Like a Google search but for your face. Super creepy.

KnitWit@lemmy.world · 1 day ago

The Private Eye by Brian K Vaughn used that as a premise (set in 2076) for a comic run about a decade ago.

Jrockwar@feddit.uk · 2 days ago

Some really good advice that someone gave me once is that the internet doesn’t exist.

Sure, it obviously does exist, but this was about communication style. When you send an email, you change codes and don’t write in the same way as a WhatsApp - you can expand your points more… But you should never forget you’re talking to a person - just because it’s internet, you shouldn’t talk any different to them.

You shouldn’t assume that the message is anonymous just because it’s internet. You shouldn’t assume certain things are okay “just because it’s internet”.

I don’t think they were 100% right because they were disregarding that code changing between different mediums and audiences is normal (you don’t talk the same way to your boss and your partner, or in written form vs spoken), but I do stand by the point that you shouldn’t change code or make assumptions just because “internet”.

krashmo@lemmy.world · 1 day ago

Seems like we could all just mellow out a bit. You shouldn’t need to be afraid of saying stuff that isn’t perfectly pc now or in the past. Obviously there’s a difference between an off color joke and shit you would find in the Epstein files but I’m not particularly concerned about anything I’ve posted coming back to me. I’ve had bad takes (I’m sure I still do) and said things in the past that I no longer agree with, but who cares? That’s what life is like. You change over time in more ways than one. If someone wants to judge me harshly for that then we probably don’t weren’t going to hang out anyway so fuck em. Let them react how they want.
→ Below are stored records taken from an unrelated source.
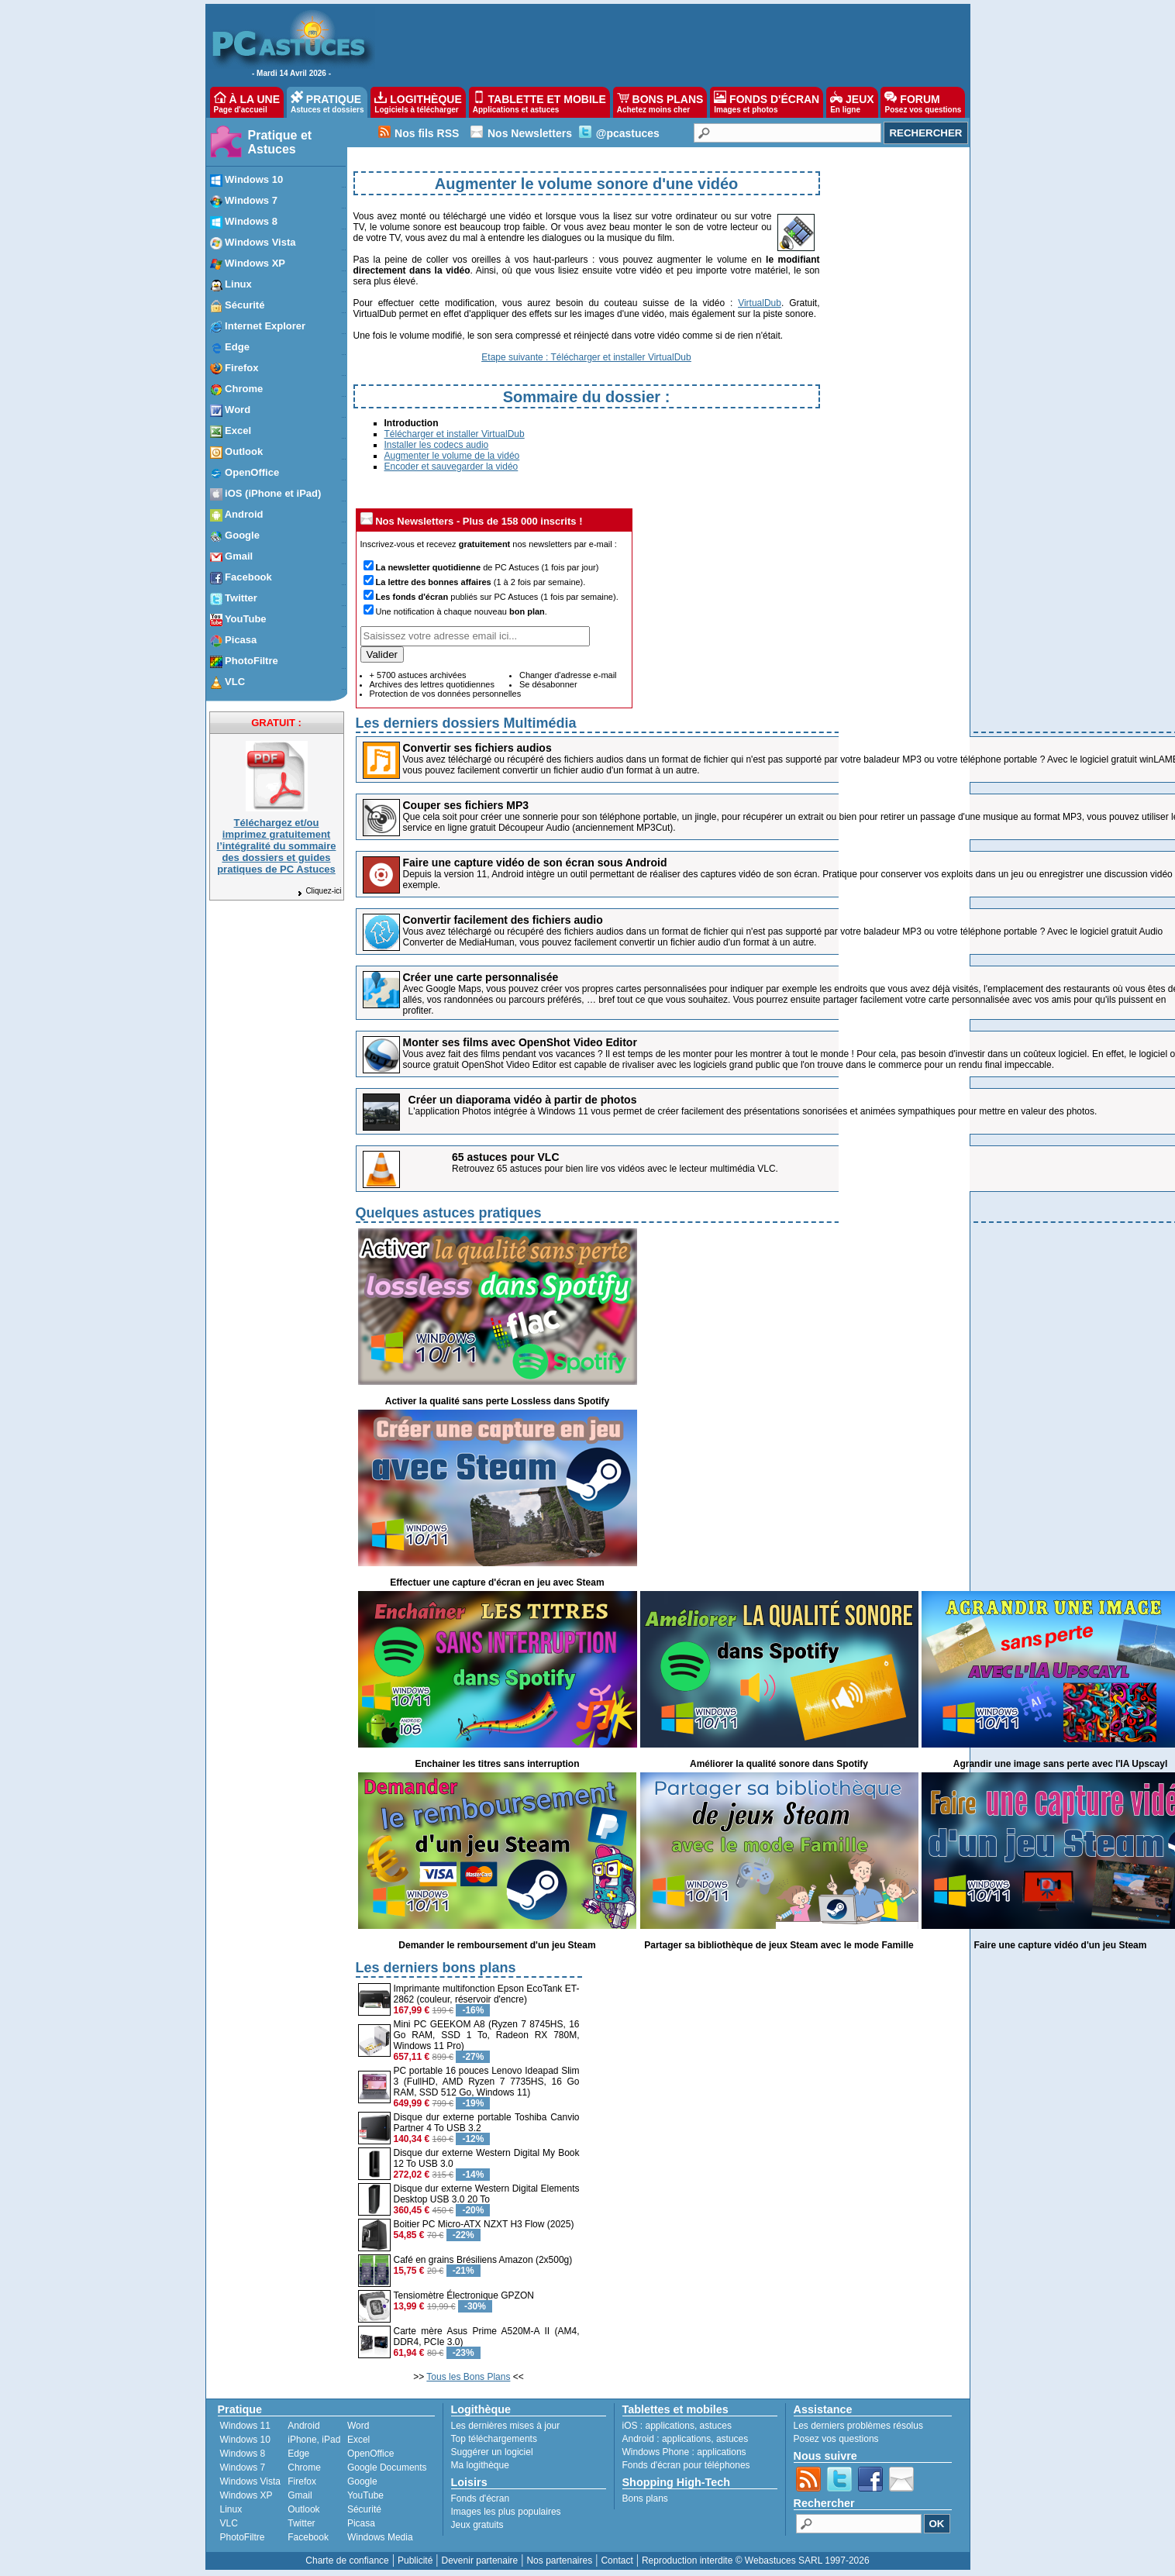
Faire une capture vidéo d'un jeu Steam (1060, 1945)
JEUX (851, 102)
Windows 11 (245, 2425)
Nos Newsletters (530, 133)
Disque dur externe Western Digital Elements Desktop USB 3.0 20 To (487, 2194)
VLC (229, 2523)
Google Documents (387, 2467)
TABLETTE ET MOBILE (539, 102)
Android (303, 2425)
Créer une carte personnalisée (481, 977)
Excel (358, 2439)
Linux (231, 2509)
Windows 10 (245, 2439)
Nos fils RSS (427, 133)
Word (358, 2425)
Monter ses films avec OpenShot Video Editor (520, 1042)
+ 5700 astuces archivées (418, 675)
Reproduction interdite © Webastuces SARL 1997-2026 (756, 2560)
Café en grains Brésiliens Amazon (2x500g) (483, 2259)
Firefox (302, 2481)
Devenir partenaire (480, 2560)
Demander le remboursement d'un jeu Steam (496, 1945)
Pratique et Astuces (280, 142)
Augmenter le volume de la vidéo (452, 455)
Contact (616, 2560)
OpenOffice (370, 2453)
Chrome (304, 2467)
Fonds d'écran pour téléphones (686, 2465)
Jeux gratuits (477, 2524)
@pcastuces (628, 133)
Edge (298, 2453)
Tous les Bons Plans (468, 2376)
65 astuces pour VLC (506, 1157)
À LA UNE (247, 102)
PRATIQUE (327, 102)
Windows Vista (250, 2481)
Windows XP (246, 2495)
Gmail (300, 2495)
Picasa (361, 2523)
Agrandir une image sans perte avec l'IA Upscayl (1060, 1763)
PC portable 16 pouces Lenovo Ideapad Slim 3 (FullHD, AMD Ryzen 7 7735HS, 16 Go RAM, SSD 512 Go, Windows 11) (487, 2081)
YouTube (365, 2495)
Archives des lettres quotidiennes (432, 684)
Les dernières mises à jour (505, 2425)
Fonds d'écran (480, 2498)
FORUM (922, 102)
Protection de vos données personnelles (446, 693)
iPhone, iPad (314, 2439)
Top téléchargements (494, 2438)
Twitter (301, 2523)
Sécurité (364, 2509)
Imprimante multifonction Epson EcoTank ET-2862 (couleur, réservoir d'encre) (487, 1994)
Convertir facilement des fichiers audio (503, 920)
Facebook (308, 2537)
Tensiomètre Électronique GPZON (464, 2295)
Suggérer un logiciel (492, 2452)
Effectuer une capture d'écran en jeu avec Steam (497, 1582)
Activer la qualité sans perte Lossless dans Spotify (497, 1401)
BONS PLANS (660, 102)
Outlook (303, 2509)
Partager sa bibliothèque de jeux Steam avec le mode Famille (778, 1945)
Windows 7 (243, 2467)
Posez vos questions (836, 2438)
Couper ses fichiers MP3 (466, 805)
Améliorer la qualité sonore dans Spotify (779, 1763)
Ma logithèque (480, 2465)
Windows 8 (243, 2453)
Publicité (415, 2560)
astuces (716, 2425)
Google (362, 2481)
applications (670, 2425)
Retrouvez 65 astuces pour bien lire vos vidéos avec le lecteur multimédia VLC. (615, 1168)
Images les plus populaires (506, 2511)
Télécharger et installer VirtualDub (454, 434)
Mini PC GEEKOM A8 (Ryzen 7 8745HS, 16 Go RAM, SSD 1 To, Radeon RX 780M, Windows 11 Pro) (487, 2035)
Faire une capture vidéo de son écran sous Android (535, 862)
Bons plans (645, 2498)
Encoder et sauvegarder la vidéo (451, 466)
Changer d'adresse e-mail (568, 675)
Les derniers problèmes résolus (858, 2425)
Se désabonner (548, 684)
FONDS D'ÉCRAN (766, 102)
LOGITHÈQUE (417, 102)
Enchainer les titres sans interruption (497, 1763)
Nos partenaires (559, 2560)
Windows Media (380, 2537)
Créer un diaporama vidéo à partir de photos (522, 1099)
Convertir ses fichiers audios (477, 748)
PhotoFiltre (242, 2537)
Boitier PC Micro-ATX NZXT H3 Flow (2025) (484, 2224)
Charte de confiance (346, 2560)
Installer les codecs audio (436, 444)
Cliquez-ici (318, 891)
That being said, the implications of this kind of technology being used by corporations or the government are quite different. There may be value in what you’re saying from that perspective.

MalReynolds@slrpnk.net · 2 days ago

So, pretty much what Meta/Facebook (and the three letter agencies / GovInt) has been doing with deterministic code (like they’re not scraping reddit et.al, including Lemmy) for ages but probabilistic with more errors and new improved hallucination.

Competition, filling in gaps or just looking to be bought out. Evil.